# Turkey Bacon



## PappyMason (Oct 22, 2011)

Been eating cleaner but i miss bacon. So how bad or good would turkey bacon be (diet-wise).


----------



## FitnessFreek (Oct 22, 2011)

It can't be worse than regular bacon lol. If you can fit it into your daily needs, eat it.


----------



## af92 (Oct 22, 2011)

Regular bacon is just fine.  Just don't eat a whole pack at a time!


----------



## af92 (Oct 22, 2011)

Oh, and p.s. - Turkey bacon = yuck  IMO.  and ground turkey too.


----------



## Merkaba (Oct 22, 2011)

Whats turkey bacon?   

How's that answer....?


----------



## NeilPearson (Oct 22, 2011)

It's fine... as is real bacon, if it fits into your calories


----------



## Tomn (Oct 23, 2011)

haven't tried turkey bacon so im gonna try it


----------



## squigader (Oct 23, 2011)

It's a LOT healthier than pig bacon. Switch to it full time (even when bulking - the macros are better and there's a better balance of protein to fat, so you can eat more of it!). Recommend it all the way.


----------



## HH25 (Oct 23, 2011)

well said squigader ..........  Turkey Bacon rocks!!!!!!!!


----------



## ~RaZr~ (Oct 24, 2011)

Turkey bacon is good, but.....nothing beats the original


----------



## squigader (Oct 24, 2011)

djlance said:


> Turkey bacon is good, but.....nothing beats the original



My macros are cowering in terror from the amount of junk in there...
Damn tasty though. I made the switch to turkey though and never looked back.


----------



## Hubauer (Oct 25, 2011)

djlance said:


> Turkey bacon is good, but.....nothing beats the original



Put that away dammit! I'm on a cut right now.


----------



## ~RaZr~ (Oct 25, 2011)

Hubauer said:


> Put that away dammit! I'm on a cut right now.



Be a man and it one of the greatest foods ever!

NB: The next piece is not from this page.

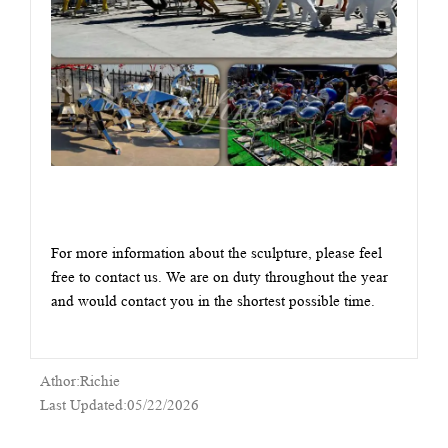
For more information about the sculpture, please feel
free to contact us. We are on duty throughout the year
and would contact you in the shortest possible time.
Athor:Richie
Last Updated:05/22/2026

Besides its almost November and "cutting" season is over son haha!


----------



## ~RaZr~ (Oct 25, 2011)

Damn autocorrect! It was supposed to say "eat" not "it"


----------



## tubbednova (Oct 27, 2011)

Id try ham in place of the bacon,because turkey bacon although healthy(some of it)taste nothing like regular.I'd try it see if you like it and go from there.

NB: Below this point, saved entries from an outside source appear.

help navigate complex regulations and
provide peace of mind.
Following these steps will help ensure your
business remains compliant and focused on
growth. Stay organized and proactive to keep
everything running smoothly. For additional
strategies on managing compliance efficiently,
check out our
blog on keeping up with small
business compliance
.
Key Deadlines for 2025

I myself enjoy eggs,with ham.


----------



## ~RaZr~ (Oct 27, 2011)

Friend SPAM with eggs!


----------



## Merkaba (Oct 27, 2011)

Once i compared the macs side by side in the back of the grocery store, I realized there is only a few calories or grams difference.  Not enough for me to be bothered.  Give me real bacon unless there is a some crazy turkey bacon sale.


----------



## Big Pimpin (Oct 27, 2011)

My wife makes turkey bacon for breakfast every weekend and while it's not the real thing, you can get used to it.  lol


----------



## jimm (Oct 27, 2011)

djlance said:


> Turkey bacon is good, but.....nothing beats the original


 
 is there even any meat on there? hahahahahahaha that is a insult to bacon right there lmao u guys cmon this is what you call bacon in usa no wonder over half the population are obese...






^^^ PROPER DANISH BACON RIGHT THERE


----------



## ~RaZr~ (Oct 27, 2011)

No offense man, but if I'm going to eat bacon, I want that stuff thick...like my women!


----------



## jimm (Oct 27, 2011)

djlance said:


> No offense man, but if I'm going to eat bacon, I want that stuff thick...like my women!


 

you can have the fat "thick" chicks my brotha i like my girls fit!


----------



## heckler7 (Oct 27, 2011)

my wife gets turkey bacon and its pretty good. i think it jenny o brand.


----------



## ~RaZr~ (Oct 28, 2011)

jimm said:


> you can have the fat "thick" chicks my brotha i like my girls fit!



Hey woh! I didn't mean thick as in fat. My definition of a thick woman is someone who isn't anorexic or a stick. My kind of figure would be like Sara Jay, Lisa Ann, Katy Perry, etc. 

Not some Nicole richie looking girl....


----------



## Merkaba (Oct 28, 2011)

jimm said:


> is there even any meat on there? hahahahahahaha that is a insult to bacon right there lmao u guys cmon this is what you call bacon in usa no wonder over half the population are obese...
> 
> 
> 
> ...



Well eating fatty meats is not the reason so many people are obese....  Depending on which report you look at, it's not like you guys over there are "beating us" by much.  1 in 3, or 1 in 4 vs 1 in 3 or 1 in 4...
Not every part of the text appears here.